The Newcastle 500 Noise Management Plan is “rubbery” and shows the event will cause residents harm, a doctor who represents more than 70 East End medicos says.
But Supercars CEO James Warburton believes his organisation has “gone above and beyond” its requirements because it wants to work with residents.
Race organisers released an independently-audited Noise Management Plan on Monday, which found that 31 homes could experience sound one-to-four decibels louder than guideline levels.
The guideline was set at 84 decibels, the volume of a diesel truck travelling at 64km/h, over 10 hours.
The report, now publicly available on the Newcastle 500 website, points out this figure represents about two per cent of the 1500 homes surveyed.
Dr Kate Napthali said event organisers were trying to play down the impact of noise.
She said the management plan’s finding that mitigation measures would be required showed that sound from the race would pose a risk.
“I think essentially the language of minimisation is [like] putting lipstick on a pig,” Dr Napthali said.
“We have said all along that this will cause damage.”
Mitigation measures suggested in the plan, that the Herald revealed on Monday, range from two metre high curtains to reduce sound, hearing protection for residents and encouraging people to either move to the back of their homes or leave during some of the peak noise period.
Dr Napthali said the full data set behind the management plan should be released, so it could be analysed by another acoustic engineer.
“Those risks need to be mitigated against and what they have proposed is a theoretical model,” she said.
“We’ve never seen any real life examples of where this sort of curtaining works, particularly in this sort of situation.
"All of this looks very rubbery and in the best case scenario will probably continue to cause harm.
“No homes should be exposed to this sound.”
Mr Warburton said the management plan was the first his organisation had conducted for any race in Australia.
It was the product of months of technical modelling and cost more than $50,000 to compile.
“It’s taken a degree of time, obviously working with government agencies, then modelling noise and doing it professionally,” Mr Warburton said.
“It will probably surprise some people – we’ve gone above and beyond what we’re required to do.
“We take those obligations seriously. We want to work with residents.
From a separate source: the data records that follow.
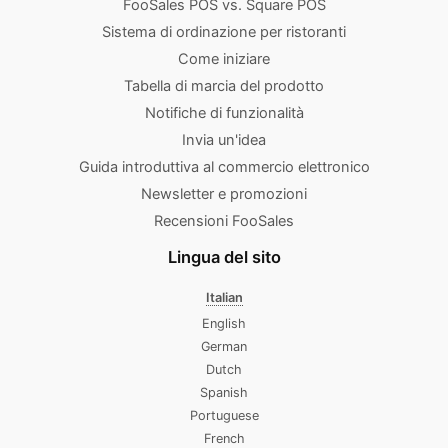
FooSales POS vs. Square POS
Sistema di ordinazione per ristoranti
Come iniziare
Tabella di marcia del prodotto
Notifiche di funzionalità
Invia un'idea
Guida introduttiva al commercio elettronico
Newsletter e promozioni
Recensioni FooSales
Lingua del sito
Italian
English
German
Dutch
Spanish
Portuguese
French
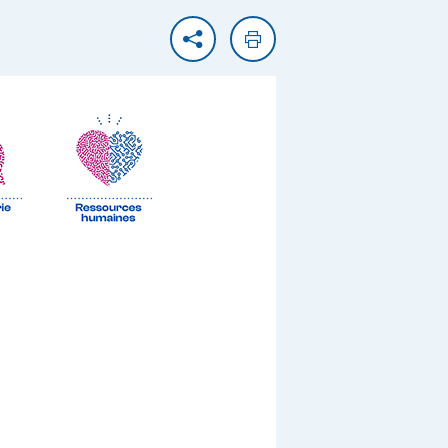
Partager
Imprimer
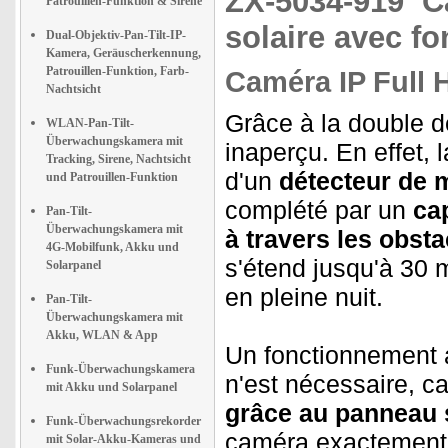
ZX-5034-919
C
Patrouillen-Funktion & Sirene
solaire avec fo
Dual-Objektiv-Pan-Tilt-IP-
Kamera, Geräuscherkennung,
Patrouillen-Funktion, Farb-
Caméra IP Full 
Nachtsicht
Grâce à la double 
WLAN-Pan-Tilt-
Überwachungskamera mit
inaperçu. En effet, 
Tracking, Sirene, Nachtsicht
d'un
détecteur de 
und Patrouillen-Funktion
complété par un
ca
Pan-Tilt-
Überwachungskamera mit
à travers les obsta
4G-Mobilfunk, Akku und
s'étend jusqu'à 30
Solarpanel
en pleine nuit.
Pan-Tilt-
Überwachungskamera mit
Akku, WLAN & App
Un fonctionnement 
Funk-Überwachungskamera
n'est nécessaire, c
mit Akku und Solarpanel
grâce au panneau s
Funk-Überwachungsrekorder
caméra exactement l
mit Solar-Akku-Kameras und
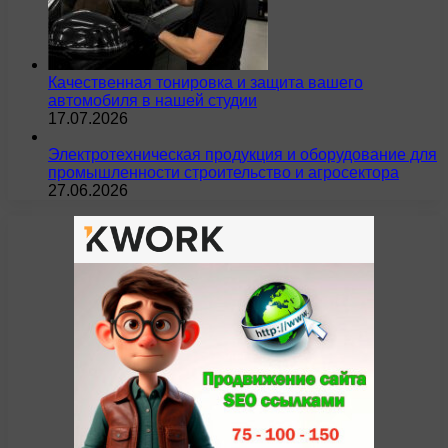
Качественная тонировка и защита вашего
автомобиля в нашей студии
17.07.2026
Электротехническая продукция и оборудование для
промышленности строительство и агросектора
27.06.2026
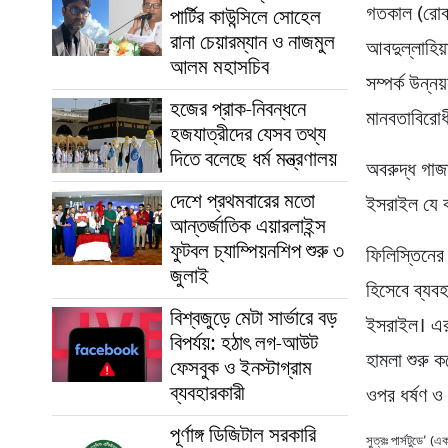
গতকাল (রোবব
পার্টির কাউন্সিলে সোহেল
রানা চেয়ারম্যান ও নাজমুল
আবদুল্লাহিয়
আলম মহাসচিব
সম্পর্ক উন্ন
হজের প্রাক-নিবন্ধনে
মানবতাবিরো
হজযাত্রীদের যেসব তথ্য
দিতে বলেছে ধর্ম মন্ত্রণালয়
অবরুদ্ধ গাজ
দেশে প্রথমবারের মতো
ইসরাইল যে বর্
আন্তর্জাতিক এয়ারলাইন্স
ফুটবল চ্যাম্পিয়নশিপ শুরু ৩
ফিলিস্তিনের
জুলাই
হিসেবে ব্যব
বিশ্বজুড়ে মেটা সার্ভারে বড়
ইসরাইল। এরপ
বিপর্যয়: হঠাৎ লগ-আউট
হামলা শুরু 
ফেসবুক ও ইনস্টাগ্রাম
ব্যবহারকারী
ওপর ধর্ষণ ও 
পূর্ণাঙ্গ ডিজিটাল সরকারি
সুত্রঃ পার্সটুডে’ (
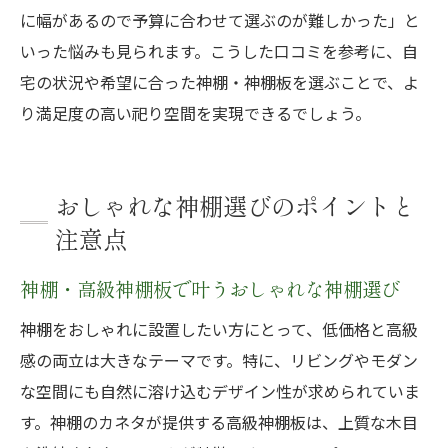
に幅があるので予算に合わせて選ぶのが難しかった」と
いった悩みも見られます。こうした口コミを参考に、自
宅の状況や希望に合った神棚・神棚板を選ぶことで、よ
り満足度の高い祀り空間を実現できるでしょう。
おしゃれな神棚選びのポイントと
注意点
神棚・高級神棚板で叶うおしゃれな神棚選び
神棚をおしゃれに設置したい方にとって、低価格と高級
感の両立は大きなテーマです。特に、リビングやモダン
な空間にも自然に溶け込むデザイン性が求められていま
す。神棚のカネタが提供する高級神棚板は、上質な木目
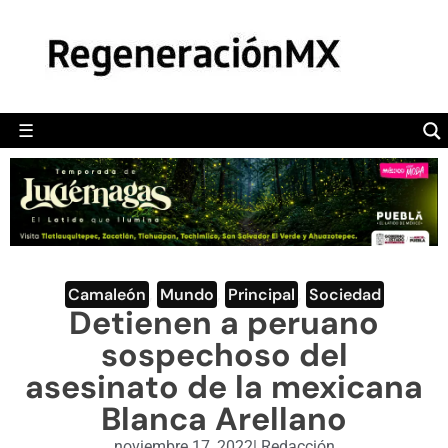
MÉXICO
POLÍTICA
MUNDO
☰
RegeneraciónMX
Sitio de noticias libre e independiente
CAMALEÓN
OPINIÓN
DEPORTES
ENGLISH SECTION
Camaleón
,
Mundo
,
Principal
,
Sociedad
Detienen a peruano
VIDEOS
sospechoso del
asesinato de la mexicana
Blanca Arellano
noviembre 17, 2022
|
Redacción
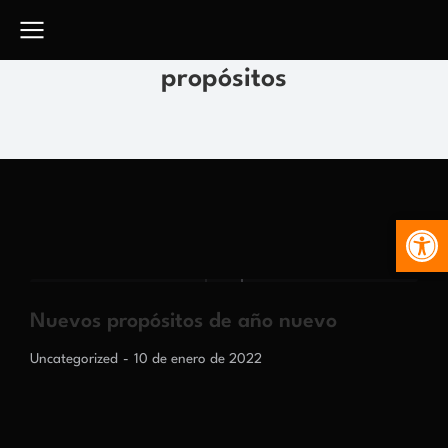
propósitos
Abr
Nuevos propósitos de año nuevo
Uncategorized
10 de enero de 2022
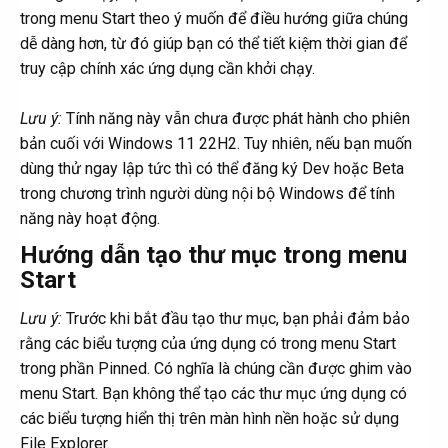
trong menu Start theo ý muốn để điều hướng giữa chúng
dễ dàng hơn, từ đó giúp bạn có thể tiết kiệm thời gian để
truy cập chính xác ứng dụng cần khởi chạy.
Lưu ý:
Tính năng này vẫn chưa được phát hành cho phiên
bản cuối với Windows 11 22H2. Tuy nhiên, nếu bạn muốn
dùng thử ngay lập tức thì có thể đăng ký Dev hoặc Beta
trong chương trình người dùng nội bộ Windows để tính
năng này hoạt động.
Hướng dẫn tạo thư mục trong menu
Start
Lưu ý:
Trước khi bắt đầu tạo thư mục, bạn phải đảm bảo
rằng các biểu tượng của ứng dụng có trong menu Start
trong phần Pinned. Có nghĩa là chúng cần được ghim vào
menu Start. Bạn không thể tạo các thư mục ứng dụng có
các biểu tượng hiển thị trên màn hình nền hoặc sử dụng
File Explorer.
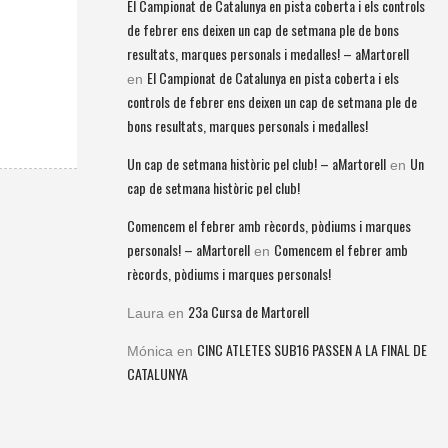
El Campionat de Catalunya en pista coberta i els controls
de febrer ens deixen un cap de setmana ple de bons
resultats, marques personals i medalles! – aMartorell
El Campionat de Catalunya en pista coberta i els
en
controls de febrer ens deixen un cap de setmana ple de
bons resultats, marques personals i medalles!
Un cap de setmana històric pel club! – aMartorell
Un
en
cap de setmana històric pel club!
Comencem el febrer amb rècords, pòdiums i marques
personals! – aMartorell
Comencem el febrer amb
en
rècords, pòdiums i marques personals!
23a Cursa de Martorell
Laura
en
CINC ATLETES SUB16 PASSEN A LA FINAL DE
Mónica
en
CATALUNYA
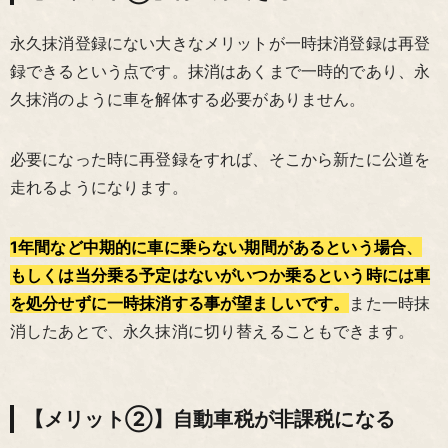
永久抹消登録にない大きなメリットが一時抹消登録は再登
録できるという点です。抹消はあくまで一時的であり、永
久抹消のように車を解体する必要がありません。
必要になった時に再登録をすれば、そこから新たに公道を
走れるようになります。
1年間など中期的に車に乗らない期間があるという場合、
もしくは当分乗る予定はないがいつか乗るという時には車
を処分せずに一時抹消する事が望ましいです。
また一時抹
消したあとで、永久抹消に切り替えることもできます。
【メリット②】自動車税が非課税になる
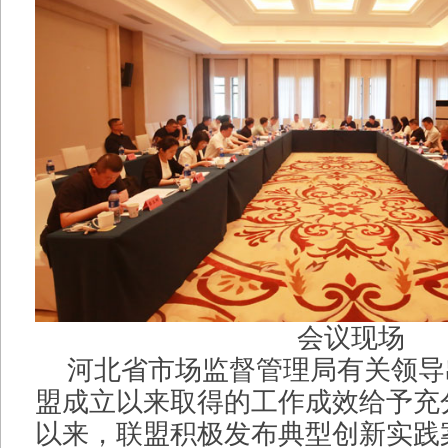
会议现场
河北省市场监督管理局有关领导
盟成立以来取得的工作成效给予充
以来，联盟积极发布典型创新实践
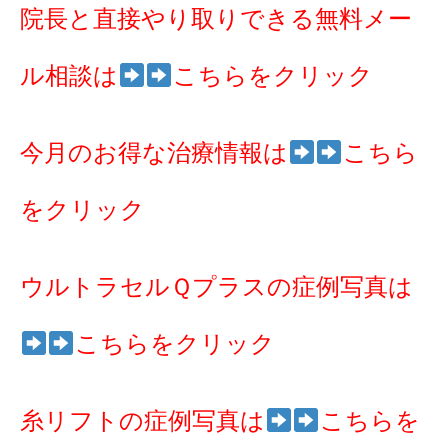
院長と直接やり取りできる無料メー
ル相談は
こちらをクリック
今月のお得な治療情報は
こちら
をクリック
ウルトラセルＱプラスの症例写真は
こちらをクリック
糸リフトの症例写真は
こちらを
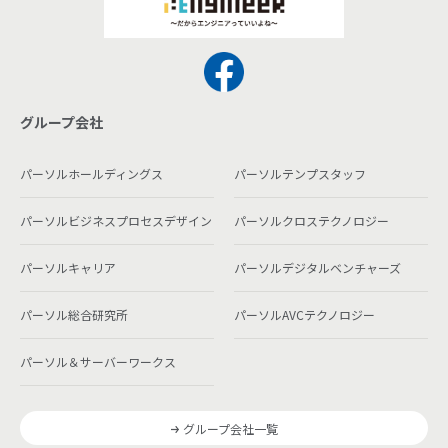
グループ会社
パーソルホールディングス
パーソルテンプスタッフ
パーソルビジネスプロセスデザイン
パーソルクロステクノロジー
パーソルキャリア
パーソルデジタルベンチャーズ
パーソル総合研究所
パーソルAVCテクノロジー
パーソル＆サーバーワークス
グループ会社一覧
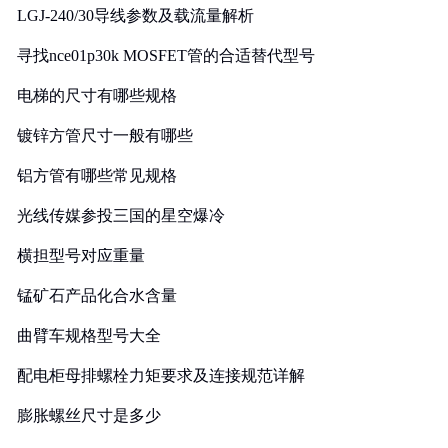
LGJ-240/30导线参数及载流量解析
寻找nce01p30k MOSFET管的合适替代型号
电梯的尺寸有哪些规格
镀锌方管尺寸一般有哪些
铝方管有哪些常见规格
光线传媒参投三国的星空爆冷
横担型号对应重量
锰矿石产品化合水含量
曲臂车规格型号大全
配电柜母排螺栓力矩要求及连接规范详解
膨胀螺丝尺寸是多少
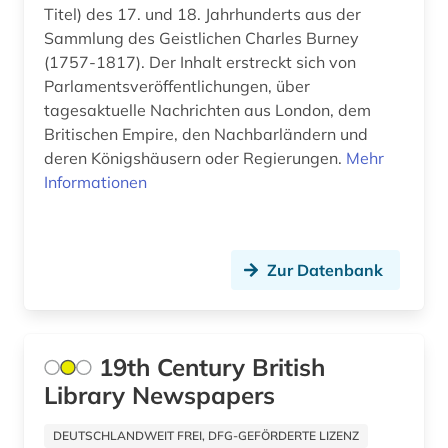
archive (2)
Tschechische Republik (14)
Titel) des 17. und 18. Jahrhunderts aus der
Sammlung des Geistlichen Charles Burney
archivierung (2)
Tuerkei (12)
(1757-1817). Der Inhalt erstreckt sich von
archivwesen (1)
Parlamentsveröffentlichungen, über
USA (89)
tagesaktuelle Nachrichten aus London, dem
archäologie (2)
Ukraine (17)
Britischen Empire, den Nachbarländern und
deren Königshäusern oder Regierungen.
Mehr
argentinien (2)
Ungarn (21)
Informationen
arktis (1)
Vatikanstadt (2)
armeezeitungen (1)
Zypern (1)
Zur Datenbank
armenien (west) (1)
artik (1)
19th Century British
artikel (1)
Library Newspapers
artikelsuche (3)
DEUTSCHLANDWEIT FREI, DFG-GEFÖRDERTE LIZENZ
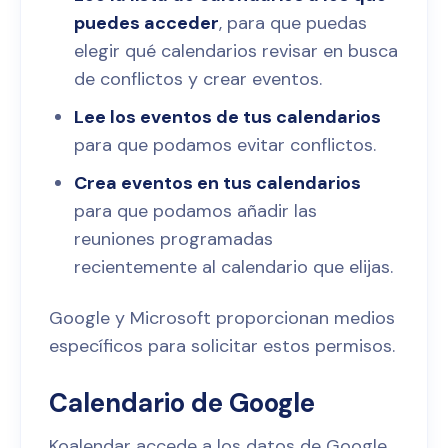
puedes acceder
, para que puedas
elegir qué calendarios revisar en busca
de conflictos y crear eventos.
Lee los eventos de tus calendarios
para que podamos evitar conflictos.
Crea eventos en tus calendarios
para que podamos añadir las
reuniones programadas
recientemente al calendario que elijas.
Google y Microsoft proporcionan medios
específicos para solicitar estos permisos.
Calendario de Google
Koalendar accede a los datos de Google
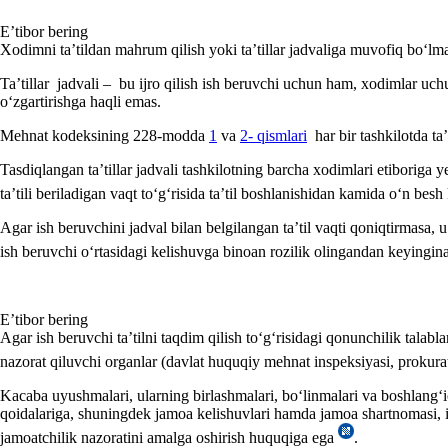
E’tibor bering
Xodimni ta’tildan mahrum qilish yoki ta’tillar jadvaliga muvofiq boʻlm
Ta’tillar jadvali – bu ijro qilish ish beruvchi uchun ham, хodimlar uc
oʻzgartirishga haqli emas.
Mehnat kodeksining 228-modda
1
va
2- qismlari
har bir tashkilotda ta’
Tasdiqlangan ta’tillar jadvali tashkilotning barcha хodimlari etiboriga y
ta’tili beriladigan vaqt toʻgʻrisida ta’til boshlanishidan kamida oʻn bes
Agar ish beruvchini jadval bilan belgilangan ta’til vaqti qoniqtirmasa, u
ish beruvchi oʻrtasidagi kelishuvga binoan rozilik olingandan keyingin
E’tibor bering
Agar ish beruvchi ta’tilni taqdim qilish toʻgʻrisidagi qonunchilik talab
nazorat qiluvchi organlar (davlat huquqiy mehnat inspeksiyasi, prokura
Kacaba uyushmalari, ularning birlashmalari, boʻlinmalari va boshlangʻi
qoidalariga, shuningdek jamoa kelishuvlari hamda jamoa shartnomasi, is
jamoatchilik nazoratini amalga oshirish huquqiga ega
.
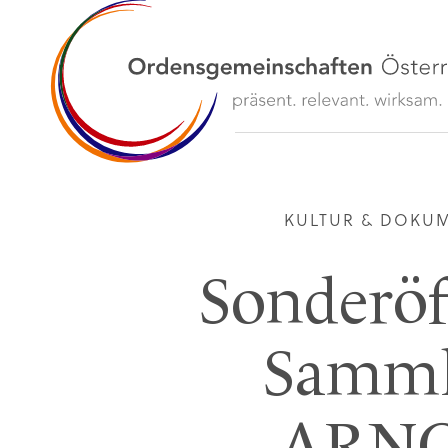
KULTUR & DOKU
Sonderöf
Samm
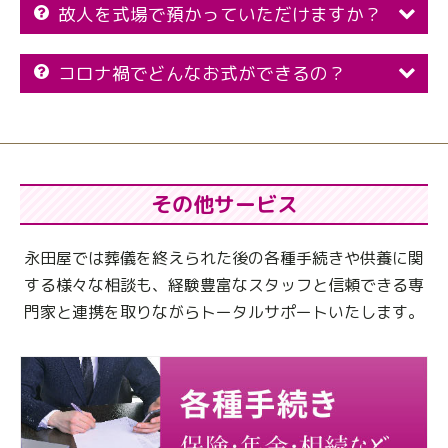
故人を式場で預かっていただけますか？
コロナ禍でどんなお式ができるの？
その他サービス
永田屋では葬儀を終えられた後の各種手続きや供養に関
する様々な相談も、
経験豊富なスタッフと信頼できる専
門家と連携を取りながらトータルサポートいたします。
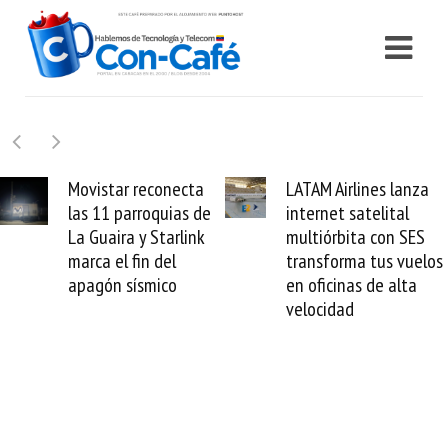
LATAM Airlines lanza
Samsung Galaxy Z
internet satelital
Fold8 la novedad
multiórbita con SES
plegable y un
transforma tus vuelos
formato fácil de
en oficinas de alta
enamorse
velocidad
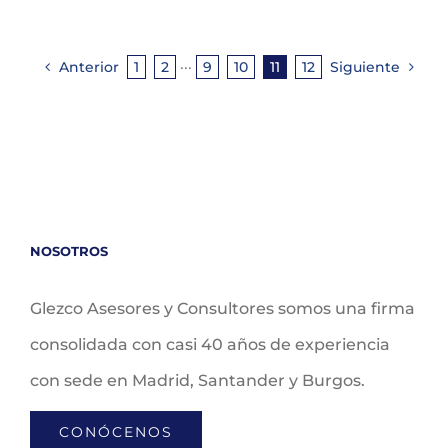
Anterior
1
2
···
9
10
11
12
Siguiente
NOSOTROS
Glezco Asesores y Consultores somos una firma
consolidada con casi 40 años de experiencia
con sede en Madrid, Santander y Burgos.
CONÓCENOS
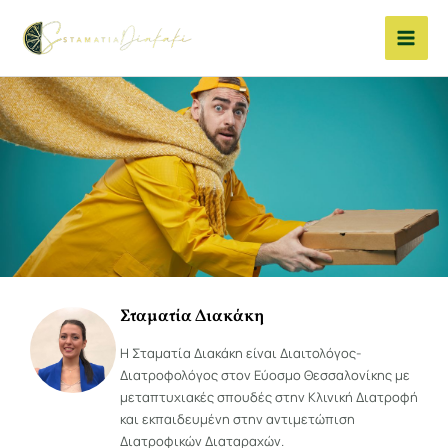
Μετάβαση
στο
περιεχόμενο
Σταματία Διακάκη
Η Σταματία Διακάκη είναι Διαιτολόγος-
Διατροφολόγος στον Εύοσμο Θεσσαλονίκης με
μεταπτυχιακές σπουδές στην Κλινική Διατροφή
και εκπαιδευμένη στην αντιμετώπιση
Διατροφικών Διαταραχών.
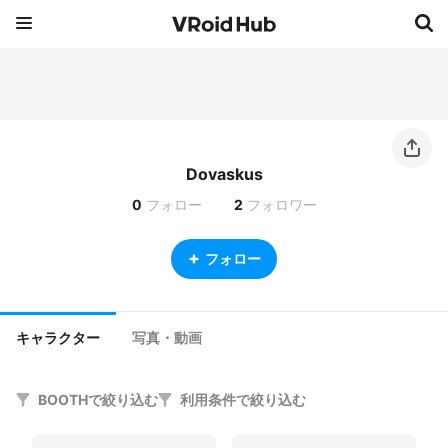
Dovaskus
0
フォロー
2
フォロワー
フォロー
キャラクター
写真・動画
BOOTHで絞り込む
利用条件で絞り込む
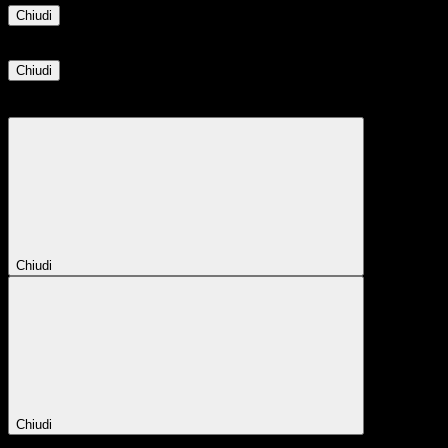
Chiudi
Informazione
Chiudi
Attendere...
Attendere il completamento dell'operazione...
Chiudi
Chiudi
Conferma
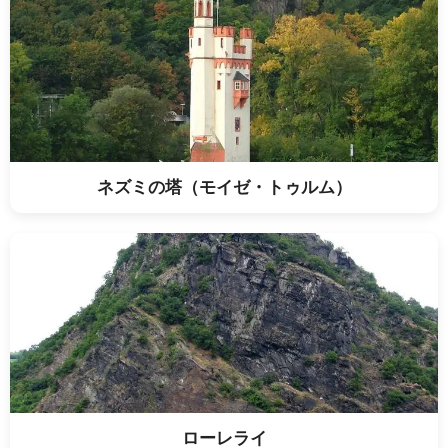
ネズミの塔（モイゼ・トゥルム）
ローレライ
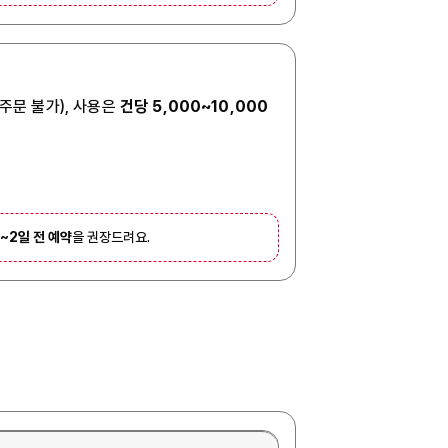
 주문 불가), 사용은
건당 5,000~10,000
1~2일 전 예약
을 권장드려요.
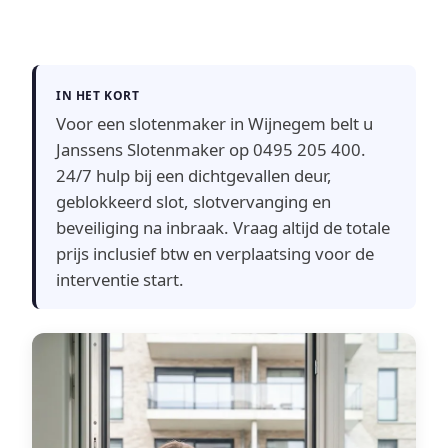
IN HET KORT
Voor een slotenmaker in Wijnegem belt u
Janssens Slotenmaker op 0495 205 400.
24/7 hulp bij een dichtgevallen deur,
geblokkeerd slot, slotvervanging en
beveiliging na inbraak. Vraag altijd de totale
prijs inclusief btw en verplaatsing voor de
interventie start.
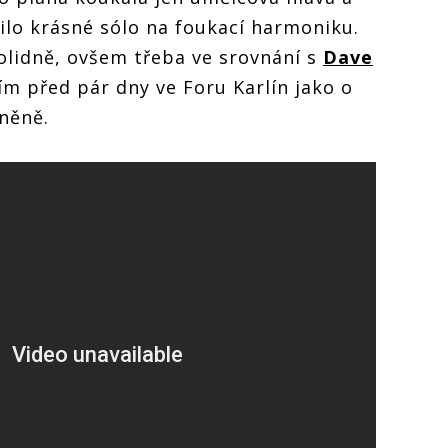
lo krásné sólo na foukací harmoniku.
olidně, ovšem třeba ve srovnání s
Dave
m před pár dny ve Foru Karlín jako o
rněně.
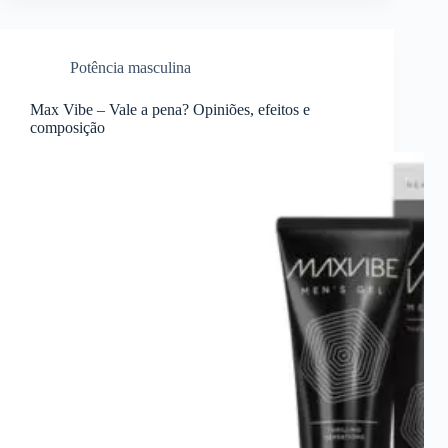
Potência masculina
Max Vibe – Vale a pena? Opiniões, efeitos e
composição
We’ve got a good track record of working with residents on the Gold Coast and Adelaide and we understand the race has to co-exist in the community.”
Acoustic engineer Julian Ellis, who has been working pro-bono for East End residents but doesn’t live there, said the Noise Management Plan was “an excellent start”.
But he questioned whether the sound curtains would be as effective as the plan claimed.
Mr Ellis believed they were more likely to reduce sound by a maximum of four decibels – not 15 decibels.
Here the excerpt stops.